The High Cost of Illiteracy on the Healthcare Industry
$73 billion is wasted annually in unnecessary healthcare expenditures due to low health literacy. Medicare and Medicaid programs finance more than 50% of these costs. (National Academy on an Aging Society, 1999)
“The nation’s estimated 90 million adults with lower-than-average reading skills are less likely than other Americans to get potentially lifesaving screening tests such as mammograms and Pap smears, to get flu and pneumonia vaccines, and to take their children for well child care visits, according to a new evidence report by Carolyn M. Clancy, M.D., Director of the Agency for Healthcare Research and Quality. AHRQ commissioned the evidence review at the request of the American Medical Association.

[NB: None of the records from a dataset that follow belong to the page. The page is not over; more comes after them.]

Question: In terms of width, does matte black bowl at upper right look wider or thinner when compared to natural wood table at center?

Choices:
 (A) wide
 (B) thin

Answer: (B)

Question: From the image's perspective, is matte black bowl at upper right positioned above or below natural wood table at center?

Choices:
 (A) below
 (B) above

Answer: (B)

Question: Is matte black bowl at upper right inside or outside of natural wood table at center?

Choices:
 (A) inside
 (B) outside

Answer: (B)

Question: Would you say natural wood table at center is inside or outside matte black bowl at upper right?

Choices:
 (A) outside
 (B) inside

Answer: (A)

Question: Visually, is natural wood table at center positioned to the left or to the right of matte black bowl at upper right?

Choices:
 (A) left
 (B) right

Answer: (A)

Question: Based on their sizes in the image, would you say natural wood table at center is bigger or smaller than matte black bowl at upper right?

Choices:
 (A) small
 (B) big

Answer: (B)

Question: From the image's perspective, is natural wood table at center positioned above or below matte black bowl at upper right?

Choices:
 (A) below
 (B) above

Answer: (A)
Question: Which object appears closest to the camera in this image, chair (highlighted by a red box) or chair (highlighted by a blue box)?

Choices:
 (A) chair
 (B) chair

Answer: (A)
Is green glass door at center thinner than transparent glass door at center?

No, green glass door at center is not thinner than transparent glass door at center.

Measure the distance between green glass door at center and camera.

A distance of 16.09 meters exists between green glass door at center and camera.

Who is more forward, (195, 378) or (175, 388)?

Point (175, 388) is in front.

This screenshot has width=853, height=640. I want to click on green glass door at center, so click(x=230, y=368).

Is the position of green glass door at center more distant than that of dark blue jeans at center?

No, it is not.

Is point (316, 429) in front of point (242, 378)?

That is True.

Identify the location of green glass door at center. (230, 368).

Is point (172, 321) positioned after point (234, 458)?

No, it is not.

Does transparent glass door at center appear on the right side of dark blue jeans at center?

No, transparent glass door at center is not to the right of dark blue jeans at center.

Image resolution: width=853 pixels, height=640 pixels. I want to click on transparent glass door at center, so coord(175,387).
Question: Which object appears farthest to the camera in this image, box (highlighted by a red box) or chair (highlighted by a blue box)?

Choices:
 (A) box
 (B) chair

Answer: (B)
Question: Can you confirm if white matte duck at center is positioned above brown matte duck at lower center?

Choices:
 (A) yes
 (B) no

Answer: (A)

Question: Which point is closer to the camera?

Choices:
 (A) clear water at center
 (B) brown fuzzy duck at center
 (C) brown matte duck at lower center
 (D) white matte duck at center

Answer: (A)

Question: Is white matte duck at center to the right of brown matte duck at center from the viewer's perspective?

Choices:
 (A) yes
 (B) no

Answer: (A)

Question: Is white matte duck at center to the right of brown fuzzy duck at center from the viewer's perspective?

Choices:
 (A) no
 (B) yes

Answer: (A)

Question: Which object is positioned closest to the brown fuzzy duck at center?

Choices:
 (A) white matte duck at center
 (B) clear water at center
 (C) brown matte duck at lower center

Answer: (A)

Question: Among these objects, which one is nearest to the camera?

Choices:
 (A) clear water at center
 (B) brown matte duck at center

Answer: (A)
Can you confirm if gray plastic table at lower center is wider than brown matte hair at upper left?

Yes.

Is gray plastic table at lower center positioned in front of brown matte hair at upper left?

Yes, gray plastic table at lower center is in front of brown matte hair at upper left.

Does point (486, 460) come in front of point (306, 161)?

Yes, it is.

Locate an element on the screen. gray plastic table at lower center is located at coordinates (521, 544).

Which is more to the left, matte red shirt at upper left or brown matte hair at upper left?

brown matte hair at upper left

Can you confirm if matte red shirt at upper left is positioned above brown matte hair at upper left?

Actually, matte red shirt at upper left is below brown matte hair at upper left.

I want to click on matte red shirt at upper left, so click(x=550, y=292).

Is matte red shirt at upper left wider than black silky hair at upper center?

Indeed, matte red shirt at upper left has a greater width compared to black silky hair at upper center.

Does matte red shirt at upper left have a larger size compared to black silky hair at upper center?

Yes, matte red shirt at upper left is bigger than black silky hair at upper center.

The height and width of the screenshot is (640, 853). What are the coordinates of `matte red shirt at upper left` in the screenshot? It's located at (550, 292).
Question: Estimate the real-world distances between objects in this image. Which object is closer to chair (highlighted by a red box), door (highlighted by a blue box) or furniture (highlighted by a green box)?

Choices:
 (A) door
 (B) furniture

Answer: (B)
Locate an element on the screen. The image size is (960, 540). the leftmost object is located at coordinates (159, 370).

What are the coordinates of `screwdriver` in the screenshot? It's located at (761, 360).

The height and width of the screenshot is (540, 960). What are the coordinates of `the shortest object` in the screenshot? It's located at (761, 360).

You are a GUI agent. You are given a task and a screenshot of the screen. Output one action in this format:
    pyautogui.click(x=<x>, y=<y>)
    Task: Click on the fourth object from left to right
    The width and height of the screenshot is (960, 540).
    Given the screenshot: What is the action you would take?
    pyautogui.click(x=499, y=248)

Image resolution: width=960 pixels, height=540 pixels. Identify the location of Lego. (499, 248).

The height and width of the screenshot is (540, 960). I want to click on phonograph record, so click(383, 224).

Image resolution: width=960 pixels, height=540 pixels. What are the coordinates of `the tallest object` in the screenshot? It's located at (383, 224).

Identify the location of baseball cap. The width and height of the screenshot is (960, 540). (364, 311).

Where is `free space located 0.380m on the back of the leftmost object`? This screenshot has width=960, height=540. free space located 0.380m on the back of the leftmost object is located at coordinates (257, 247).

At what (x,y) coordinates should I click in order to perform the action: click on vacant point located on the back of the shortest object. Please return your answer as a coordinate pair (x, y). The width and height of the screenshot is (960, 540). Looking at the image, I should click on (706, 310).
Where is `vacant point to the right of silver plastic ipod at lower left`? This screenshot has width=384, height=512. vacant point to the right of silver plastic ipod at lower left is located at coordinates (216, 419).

People with a low level of literacy have difficulty reading newspapers and other simple information such as directions for taking medications or hospital discharge instructions. They are also more likely to be hospitalized, which may be because physicians are concerned about the patients’ abilities to follow basic instructions and care for themselves at home when they are sick.” (Press release dated April 8, 2004. The full text of the report can be found online at: http://www.arq.gov/clinic/evrptpdfs.htm//literacy
Parents with low literacy levels often do not provide preventive care for their children. (Archives of Internal Medicine)
Reading aloud to children is the single most important activity that parents can do to help children develop the understanding and skills necessary to succeed as readers and students.